Postprocessing of Ensemble Weather Forecasts Using Permutation-invariant Neural Networks

Code for the paper "Postprocessing of Ensemble Weather Forecasts Using Permutation-invariant Neural Networks" by Kevin Höhlein, Benedikt Schulz, Rüdiger Westermann and Sebastian Lerch.

Installation

The main part of the project is written in Python. The repository contains a file requirements.txt, from which a virtual Python environment can be built as follows:

python -m venv venv
source venv/bin/activate
pip install wheel
pip install -r requirements.txt

Parts of the evaluation rely on the availability of an R installation. We recommend e.g. using Anaconda to install R and running R subsequently to install required packages. The R dependencies originate from the use of baseline evaluation metrics from a third-party repository. We refer to this one for further information.

Datasets

The paper investigates the utility of permutation-invariant neural networks for statistical postprocessing of ensemble weather forecasts using two forecast-observation datasets for wind-gust (COSMO-DE dataset) and surface temperature postprocessing (EUPPBench dataset). Training own models requires downloading parts of the data and listing the data location in path config files for it to be found by the training scripts

Downloading data

The COSMO-DE data is proprietary and can only be retrieved directly from the German weather service (DWD). The EUPPBench dataset is open access and consists of two parts, the reforecast and the forecast datasets. Scripts for downloading both parts to disk in zarr format are provided here and here and are used as follows:

python data/euppbench/download_reforecasts.py --path /path/to/reforecasts
python data/euppbench/download_forecasts.py --path /path/to/forecasts  # optional if no evaluation on forecast data is intended

Memory requirements amount to roughly 10.0 GB for the reforecast data and 8.5 GB for the forecast data.

Note that the training scripts cannot be run from within the standard Python environment of the project due to package version conflicts between climetlab and other dependencies. A conda environment for the download can be built from environment_download.yml. For further information, we refer to the documentations of CliMetLab and EUPPBench.

Path configuration interface

Access to the downloaded data is managed automatically using .json-based path configuration files in data/config. Paths to the dataset base directories should be listed in the respective configuration files for reforecast and forecast datasets as a mapping of host name to data path. An example configuration is shown in example.json.

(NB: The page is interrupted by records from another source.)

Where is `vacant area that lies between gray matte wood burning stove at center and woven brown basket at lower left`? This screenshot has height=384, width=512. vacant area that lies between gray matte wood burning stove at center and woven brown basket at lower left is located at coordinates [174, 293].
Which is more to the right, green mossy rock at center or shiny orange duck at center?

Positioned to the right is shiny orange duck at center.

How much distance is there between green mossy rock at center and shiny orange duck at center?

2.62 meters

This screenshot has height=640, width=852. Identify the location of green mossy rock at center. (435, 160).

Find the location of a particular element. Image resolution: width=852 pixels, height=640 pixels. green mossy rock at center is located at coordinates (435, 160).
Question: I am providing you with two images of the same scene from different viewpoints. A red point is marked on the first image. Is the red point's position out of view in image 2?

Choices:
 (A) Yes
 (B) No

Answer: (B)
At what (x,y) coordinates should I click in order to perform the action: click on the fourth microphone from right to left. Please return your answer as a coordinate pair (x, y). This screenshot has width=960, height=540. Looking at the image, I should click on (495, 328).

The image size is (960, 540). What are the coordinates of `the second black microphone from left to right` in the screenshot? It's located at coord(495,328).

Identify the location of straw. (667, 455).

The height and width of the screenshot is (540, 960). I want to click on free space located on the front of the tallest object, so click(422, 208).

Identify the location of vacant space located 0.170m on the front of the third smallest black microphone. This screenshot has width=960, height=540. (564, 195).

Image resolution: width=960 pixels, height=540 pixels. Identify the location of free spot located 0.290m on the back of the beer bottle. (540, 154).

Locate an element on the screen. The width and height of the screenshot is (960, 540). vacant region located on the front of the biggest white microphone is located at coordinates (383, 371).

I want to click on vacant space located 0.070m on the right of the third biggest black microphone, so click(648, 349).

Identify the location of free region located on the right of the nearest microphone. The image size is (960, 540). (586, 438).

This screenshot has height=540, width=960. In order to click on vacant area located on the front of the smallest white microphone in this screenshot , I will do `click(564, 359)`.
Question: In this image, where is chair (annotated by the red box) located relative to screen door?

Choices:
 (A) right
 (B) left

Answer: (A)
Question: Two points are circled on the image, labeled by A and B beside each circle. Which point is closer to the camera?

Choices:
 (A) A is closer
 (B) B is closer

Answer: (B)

To check the host name as used by the program, run python -c "import socket; print(socket.gethostname())".

Caching preprocessed data

Loading the data from disk and preprocessing it for training may take a few minutes. To speed up this process in repeated training runs, a preprocessed version of the dataset can be cached and loaded directly when re-running scripts with identical data settings. To use this feature, paths to caching directories for reforecast and forecast data can be specified in euppbench_reforecasts_cache.json and euppbench_forecasts_cache.json, respectively.

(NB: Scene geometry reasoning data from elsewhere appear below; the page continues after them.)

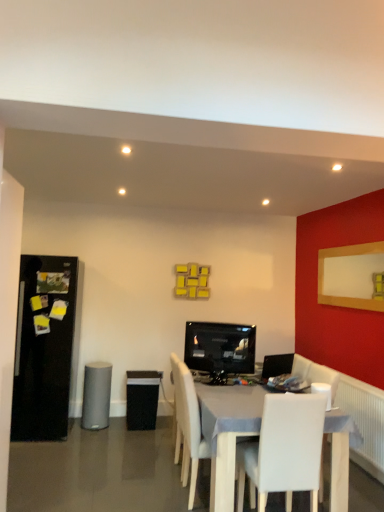 Locate an element on the screen. free space in front of gray matte speaker at lower left, placed as the 2th speaker when sorted from back to front is located at coordinates (97, 434). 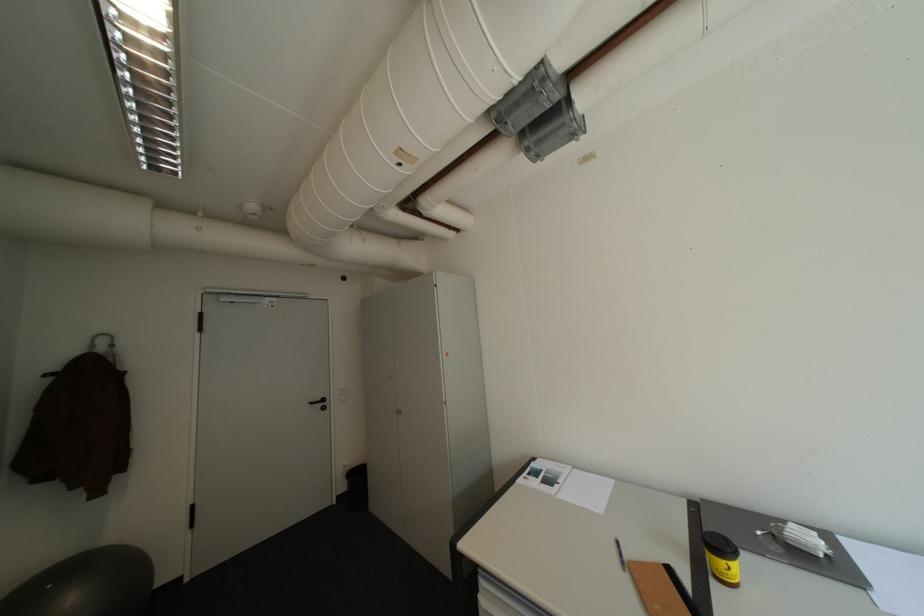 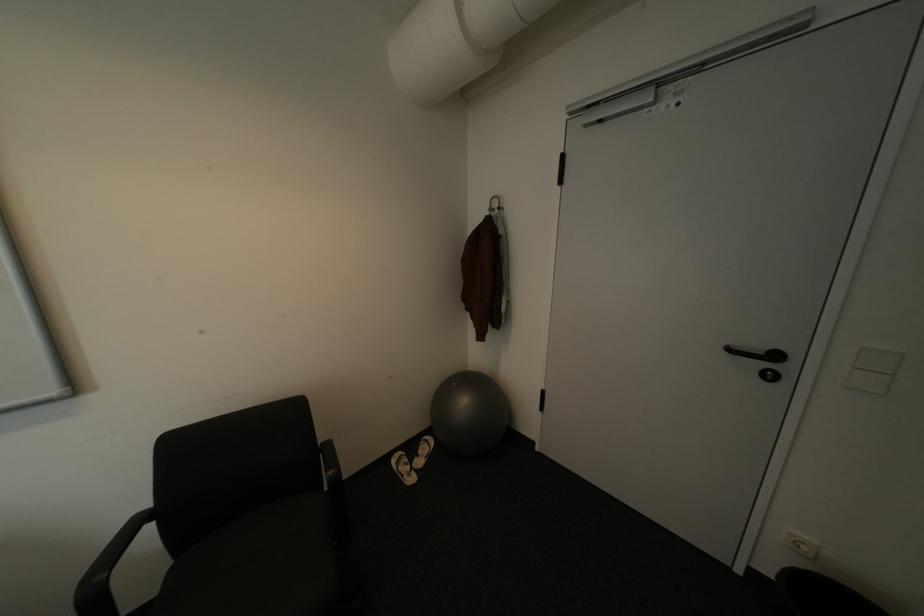 Question: I am providing you with two images of the same scene from different viewpoints. After the viewpoint changes to image2, which objects are now occluded?

Choices:
 (A) grey exercise ball
 (B) light switch
 (C) black chair armrest
 (D) none of these

Answer: (D)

Exporting CSV files for baseline methods

Training of the baseline methods (DRN, BQN, EMOS) requires summarization and export of the data to .csv-format. Data in the required form can be exported by running the scripts export_reforecasts_csv.py and export_forecasts_csv.py, which write out two files, containing the training (and validation) dataset and the test set, respectively. The target directory can be specified by passing the command line argument --csv-directory /path/to/target/dir when running the script. Note that the generated training data are identical in both cases.

Reproducing experiments

Training ensemble-based models

The main entry point for training ensemble-based models are experiments/cosmo_de/run_training.py and experiments/euppbench_reforecasts/run_training.py for COSMO-DE and EUPPBench data, respectively. The scripts are mostly identical, but load different datasets internally. For examples, we focus on the EUPPBench case study. Training COSMO-DE models works equivalently.

Examples (EUPPBench)

ED-DRN with truncated logistic prediction parameterization and mean-based merger:

  python experiments/euppbench_reforecasts/run_training.py
      --output:path /path/to/output/dir
      --data:flt 6                    # intended lead time
      --training:batch-size 64
      --training:optimizer:lr 1.e-4
      --training:ensemble-size 10     # number of models for ensemble averaging
      --loss:type logistic 
      --model:merger:type mean
      --model:encoder:type mlp
      --model:encoder:num-layers 3
      --model:encoder:num-channels 64
      --model:decoder:type mlp
      --model:decoder:num-layers 3
      --model:decoder:num-channels 64,
      --model:bottleneck 64
      # for GPU training: --training:use-gpu

ST-BQN with attention-based merger:

  python experiments/euppbench_reforecasts/run_training.py
      --output:path /path/to/output/dir
      --data:flt 6                    # intended lead time
      --training:batch-size 64
      --training:optimizer:lr 1.e-4
      --training:ensemble-size 10     # number of models for ensemble averaging
      --loss:type bqn
      --loss:kwargs "{'integration_scheme': 'uniform', 'num_quantiles': 99}"
      --model:merger:type weighted-mean
      --model:merger:kwargs "{'num_heads': 8}"
      --model:encoder:type attention
      --model:encoder:num-layers 8    # corresponds to two attention blocks
      --model:encoder:num-channels 64
      --model:decoder:type mlp
      --model:decoder:num-layers 3
      --model:decoder:num-channels 64,
      --model:bottleneck 64
      # for GPU training: --training:use-gpu

Exporting predictions

To export predictions for validation and test data in a unified format, run

python experiments/euppbench_reforecasts/predict.py --path /path/to/training/output --valid --test

Training baselines

Scripts for training the baseline models are provided in experiments/baselines. Note that these scripts require input data in .csv format.

Examples (EUPPBench)

DRN with truncated logistic prediction parameterization:

  python experiments/baselines/run_training_drn_eupp.py
      --data-train /path/to/data/train.csv
      --data-test /path/to/data/test.csv
      --output:path /path/to/output/dir
      --model:posterior logistic

BQN:

  python experiments/baselines/run_training_bqn_eupp.py
      --data-train /path/to/data/train.csv
      --data-test /path/to/data/test.csv
      --output:path /path/to/output/dir
      --model:p-degree 12
      # for ensemble input: --model:use-ensemble

EMOS (custom Pytorch implementation using LBFGS optimizer):

  python experiments/baselines/run_training_emos_eupp.py
      --data-train /path/to/data/train.csv
      --data-test /path/to/data/test.csv
      --output:path /path/to/output/dir
      --model:posterior logistic

Exporting predictions

The training scripts for the baseline methods export predictions for validation and test data automatically. To copy the data to the required location for subsequent evaluation, run

python evaluation/copy_predictions.py --path /path/to/training/output

Predicting for forecast data

The folder experiments/euppbench_forecasts contains scripts for exporting predictions for the EUPPBench forecast dataset. Separate scripts are used for ensemble-based models (predict.py), DRN and BQN (predict_minimal.py) and EMOS(predict_emos.py)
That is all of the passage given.